Date: Fri, 25 Jul 2003 01:25:36 -0500
Reply-To: Serguei Ishchenko <sishchen@PRAIRIENET.ORG>
Sender: "SAS(r) Discussion" <SAS-L@LISTSERV.UGA.EDU>
From: Serguei Ishchenko <sishchen@PRAIRIENET.ORG>
Subject: Re: computer requirements for sas 9
Content-Type: TEXT/PLAIN; charset=US-ASCII
Pavlo tuk kak tut :-)
It's nice to get couple of e-mails from two respected members of the list.
Finally, some relief from the "size matters" variety.
On Sat, 19 Jul 2003, Paul Dorfman wrote:
> >From: Serguei Ishchenko <sishchen@PRAIRIENET.ORG>
> Perhaps so. But you are not specifying what the people are using their
> computers for.
> >More than that, for cpu-bound SAS jobs
> Most real-world SAS jobs are not likely to be CPU-bound.
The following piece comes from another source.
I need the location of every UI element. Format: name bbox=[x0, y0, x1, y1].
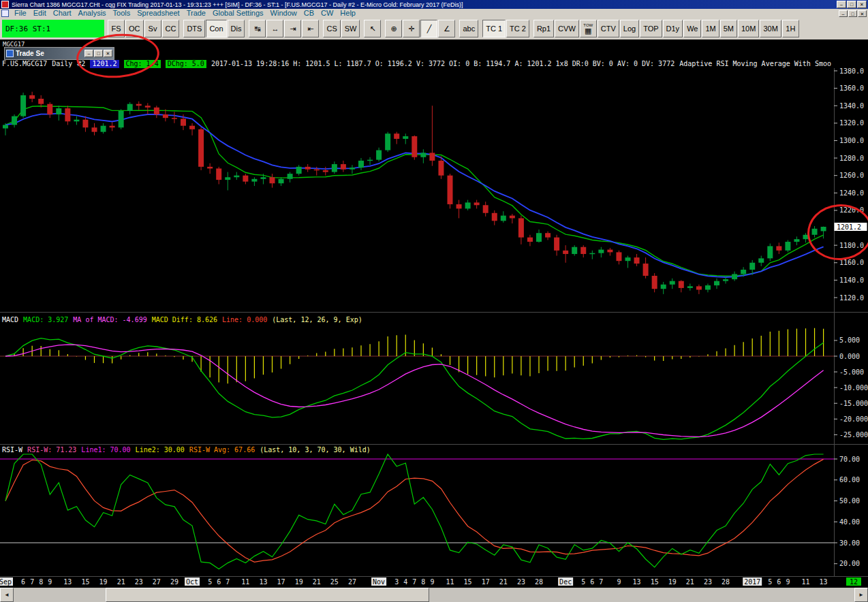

Exactly. That's why I wrote "cpu-bound". Even though most are not
cpu-bound, but there is a large enough class of SAS applications that
could benefit quite a bit from the sheer (and cheap) power of Intel/AMD
workstations. Even quite big i/o-bound jobs will run nicely on a
well-configured PC (like Jack Hamilton's. I wonder how much noise his
box makes). Personally, I haven't seen a SAS job yet that I could't run on
my own one (most likely at least as fast as on other computers I need to
use). But I have to admit: our datasets in the north are about 10 times
smaller on average, so I haven't experienced a real thing yet :-)
> >even a basic Athlon/P4 workstation could run circles around some "real
> >I've seen.
> First, even CPU-bound jobs beg some percentages, too. Not all of them are
> created equal. Windoze is hardly for jobs that can benefit from
> multiprocessing (even "hand-organized", meaning letting the machine run N
> batches simultaneosly, then combine the results). Neither 2000 nor XP is
> clever enough to distribute the workload between ever two CPUs. I've heard
> Windoze servers are smarter, but I am quite sure still quite dumb compared
> to, say, z/OS' Workload Manager. Secondly, whilst the statement that a
I think this is too strong a statement. I know Windoze is not perfect, but
on average it does benefit from SMP, whether it's Pro or Server OS (when
it runs cpu-hungry stuff). Now if it comes to mainframe job management,
from what I understand it will leave behind not
only Windows but also most if not all UNIXes. This is simply a different
league. All I was and am trying to say was that Wintel boxes got so
powerful and so much progress has been made in the last few years, that
some respect is due to both software and hardware.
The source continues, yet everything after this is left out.